Think about people you know, and how you could tell if they were around even if you couldn't see them.

The taste of urine and signature whistles allow bottlenose dolphins to recognize their friends at a distance, according to a study published Wednesday.

The first author of the book said that dolphins keep their mouths open and sample urine longer from familiar people.

This is important because dolphins are the first animal to have social recognition through taste alone.

The team, which included Sam Walmsley andVincent Janik from the University of St Andrews, wrote that the use of taste could be beneficial in the open ocean because urine can linger for a while after an animal has left.

Even if the individual had not signaled its presence, this will alert the dolphins.

It has been difficult to answer the question of whether animals can attach labels to their friends.

An interesting test case was the bottlenose dolphins, who use signature whistles to address specific individuals, and can remember these for over 20 years.

The dolphins were presented with urine samples from familiar and unfamiliar people, and they spent three times as long sampling urine from those they knew.

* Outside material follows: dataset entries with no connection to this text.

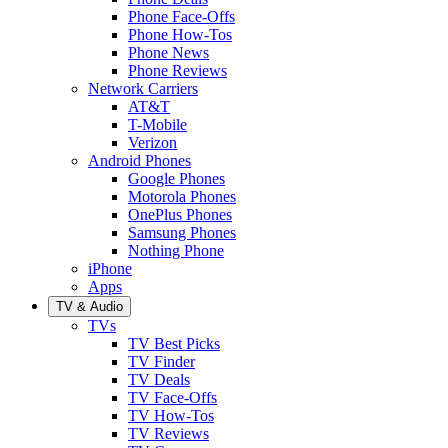
Phone Face-Offs
Phone How-Tos
Phone News
Phone Reviews
Network Carriers
AT&T
T-Mobile
Verizon
Android Phones
Google Phones
Motorola Phones
OnePlus Phones
Samsung Phones
Nothing Phone
iPhone
Apps
TV & Audio
TVs
TV Best Picks
TV Finder
TV Deals
TV Face-Offs
TV How-Tos
TV Reviews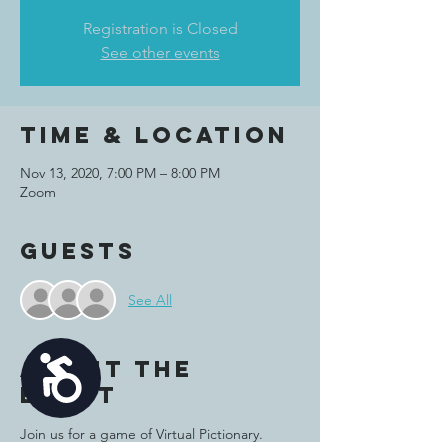
Registration is Closed
See other events
Time & Location
Nov 13, 2020, 7:00 PM – 8:00 PM
Zoom
Guests
See All
Accessibility
About the
event
Join us for a game of Virtual Pictionary. 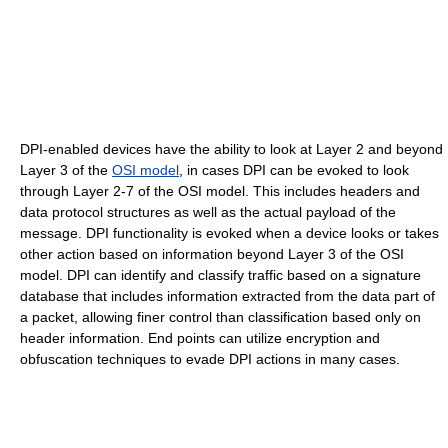
DPI-enabled devices have the ability to look at Layer 2 and beyond
Layer 3 of the
OSI model
, in cases DPI can be evoked to look
through Layer 2-7 of the OSI model. This includes headers and
data protocol structures as well as the actual payload of the
message. DPI functionality is evoked when a device looks or takes
other action based on information beyond Layer 3 of the OSI
model. DPI can identify and classify traffic based on a signature
database that includes information extracted from the data part of
a packet, allowing finer control than classification based only on
header information. End points can utilize encryption and
obfuscation techniques to evade DPI actions in many cases.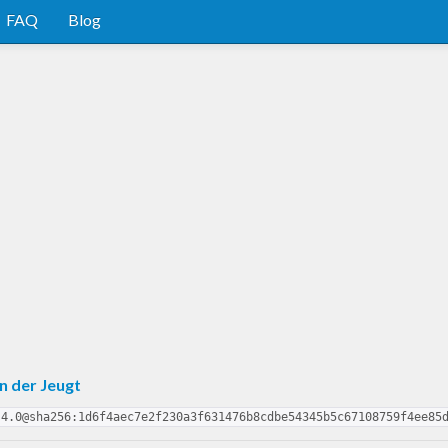
FAQ
Blog
n der Jeugt
.4.0@sha256:1d6f4aec7e2f230a3f631476b8cdbe54345b5c67108759f4ee85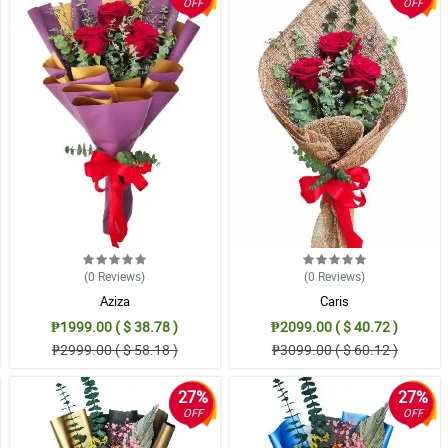
OFF
OFF
(0
Reviews
)
(0
Reviews
)
Aziza
Caris
₱1999.00 ( $ 38.78 )
₱2099.00 ( $ 40.72 )
₱2999.00 ( $ 58.18 )
₱3099.00 ( $ 60.12 )
27%
27%
OFF
OFF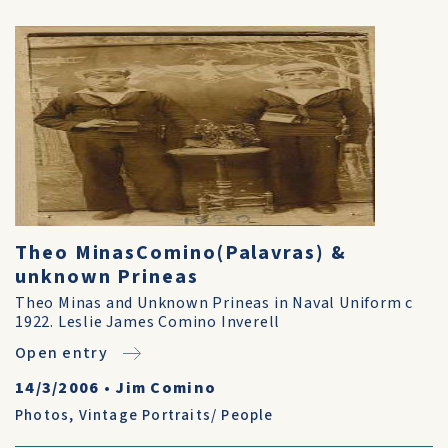
Theo MinasComino(Palavras) &
unknown Prineas
Theo Minas and Unknown Prineas in Naval Uniform c
1922. Leslie James Comino Inverell
Open entry
14/3/2006
•
Jim Comino
Photos
,
Vintage Portraits/ People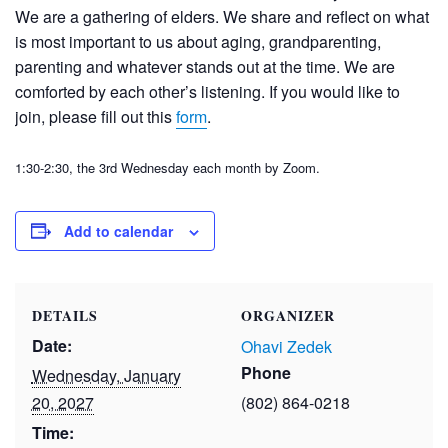
We are a gathering of elders. We share and reflect on what
is most important to us about aging, grandparenting,
parenting and whatever stands out at the time. We are
comforted by each other’s listening. If you would like to
join, please fill out this
form
.
1:30-2:30, the 3
rd
Wednesday each month
by Zoom.
Add to calendar
DETAILS
ORGANIZER
Date:
Ohavi Zedek
Phone
Wednesday, January
20, 2027
(802) 864-0218
Time: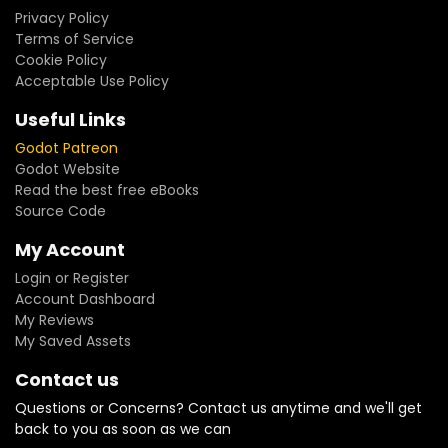
Privacy Policy
Terms of Service
Cookie Policy
Acceptable Use Policy
Useful Links
Godot Patreon
Godot Website
Read the best free eBooks
Source Code
My Account
Login or Register
Account Dashboard
My Reviews
My Saved Assets
Contact us
Questions or Concerns? Contact us anytime and we'll get
back to you as soon as we can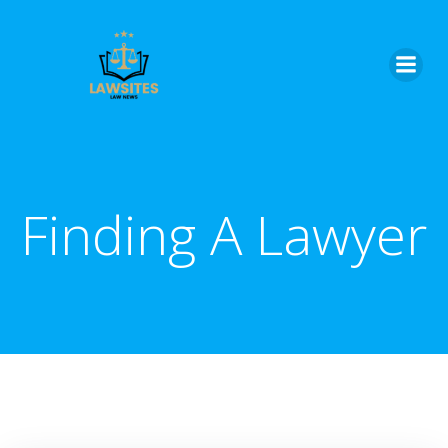
Skip
to
content
Finding A Lawyer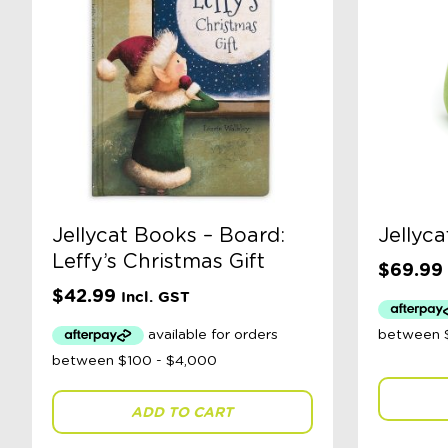
Jellycat Books – Board:
Jellyca
Leffy’s Christmas Gift
$
69.99
$
42.99
Incl. GST
ADD TO CART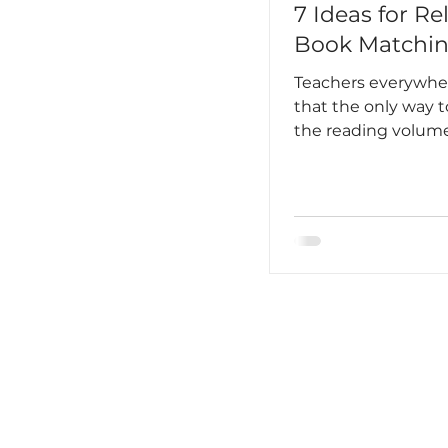
7 Ideas for Re
Book Matchi
Teachers everywh
that the only way t
the reading volu
students is to hoo
into reading on a r
routine basis. It has
become an unbrea
habit, almost ingra
your daily existenc
Lee said this best, “
feared I would lose i
loved to read. One
love breathing.”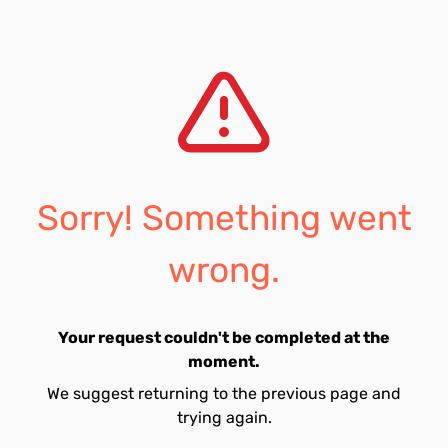
Sorry! Something went
wrong.
Your request couldn't be completed at the
moment.
We suggest returning to the previous page and
trying again.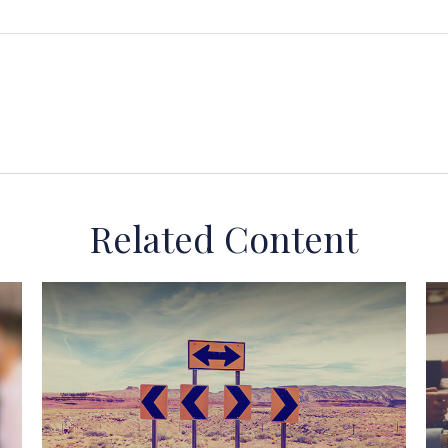
Related Content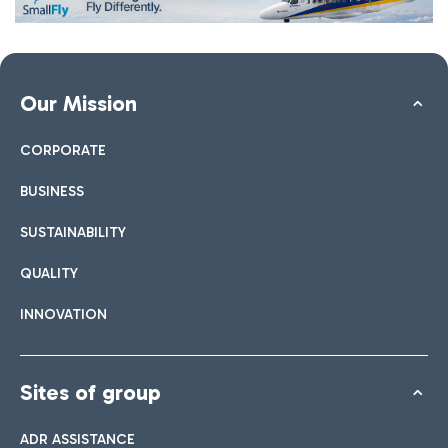
Our Mission
CORPORATE
BUSINESS
SUSTAINABILITY
QUALITY
INNOVATION
Sites of group
ADR ASSISTANCE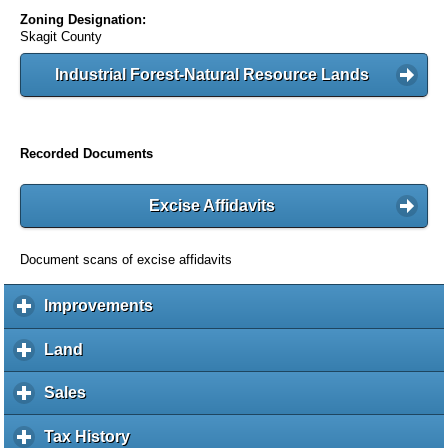
Zoning Designation:
Skagit County
Industrial Forest-Natural Resource Lands
Recorded Documents
Excise Affidavits
Document scans of excise affidavits
Improvements
c
l
i
Land
c
c
l
k
i
Sales
c
t
c
l
o
k
i
Tax History
c
e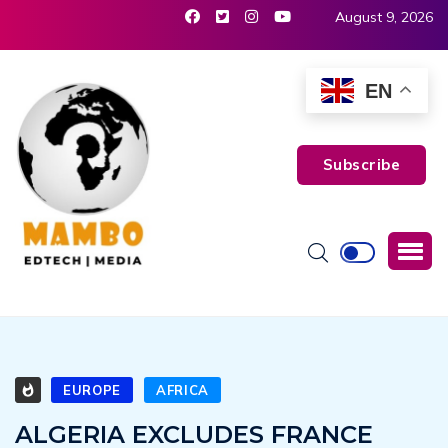
August 9, 2026
EN
Subscribe
EUROPE
AFRICA
ALGERIA EXCLUDES FRANCE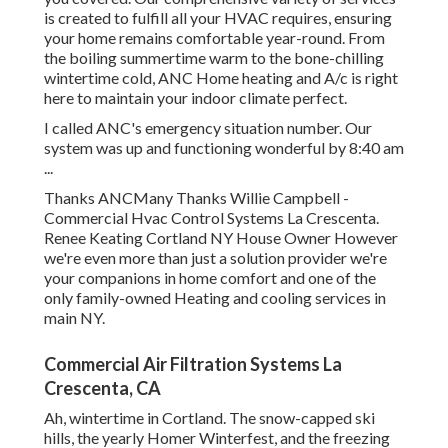
is created to fulfill all your HVAC requires, ensuring
your home remains comfortable year-round. From
the boiling summertime warm to the bone-chilling
wintertime cold, ANC Home heating and A/c is right
here to maintain your indoor climate perfect.
I called ANC's emergency situation number. Our
system was up and functioning wonderful by 8:40 am
...
Thanks ANCMany Thanks Willie Campbell -
Commercial Hvac Control Systems La Crescenta.
Renee Keating Cortland NY House Owner However
we're even more than just a solution provider we're
your companions in home comfort and one of the
only family-owned Heating and cooling services in
main NY.
Commercial Air Filtration Systems La
Crescenta, CA
Ah, wintertime in Cortland. The snow-capped ski
hills, the yearly
Homer Winterfest
, and the freezing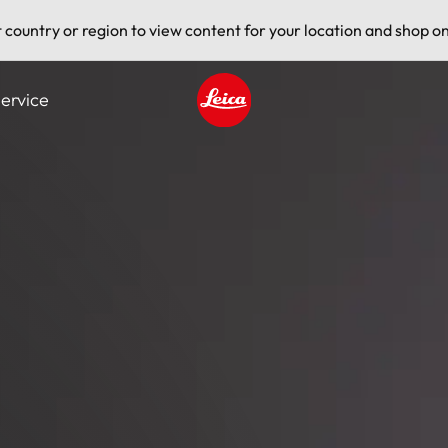
t country or region to view content for your location and shop on
ervice
Leica logo - Home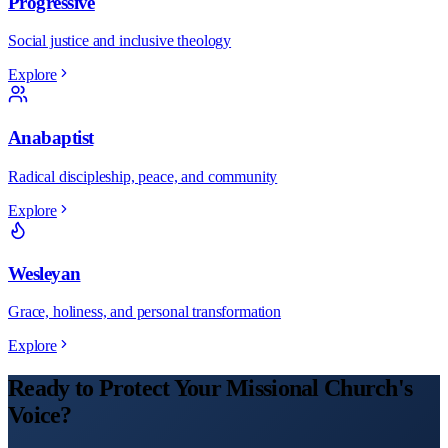
Progressive
Social justice and inclusive theology
Explore
Anabaptist
Radical discipleship, peace, and community
Explore
Wesleyan
Grace, holiness, and personal transformation
Explore
Ready to Protect Your
Missional
Church
's
Voice?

In social interactions, dolphins use their jaws to touch the genitals of others, giving them a chance to learn the taste of urine.

The dolphins were trained to give urine samples on demand in exchange for food.

The team is certain that it was taste and not smell, because they don't have olfactory bulbs.

For the second part of the experiment, the team played recordings of signature whistles from the same dolphin that provided the urine sample, or a different dolphin that provided a different sample.

The two congruent lines of evidence together evoked more interest when the vocalizations matched the urine samples.

It is not every day that scientists find evidence of a non-human vocal system using signals. That is pretty exciting.

It may be beneficial for a dolphin to recognize alliance members as it is for them to recognize potential antagonists, he said.

The team suggested that the individual chemical signatures were likely caused by lipids.

The recognition skills revealed in the study suggest that dolphins can use other information from urine, such as reproductive state, to influence each other's behavior.

In a surprising twist, the research could have implications for human weight gain, as the same genes that allow dolphins to identify lipids in urine are present in humans.

Understanding how the genes work in people could be improved by studying the genes in dolphins.

The work could have other implications, such as pollution caused by oil spills or other chemicals that may impede the dolphins ability to signal one another, thus doing even more harm than previously thought.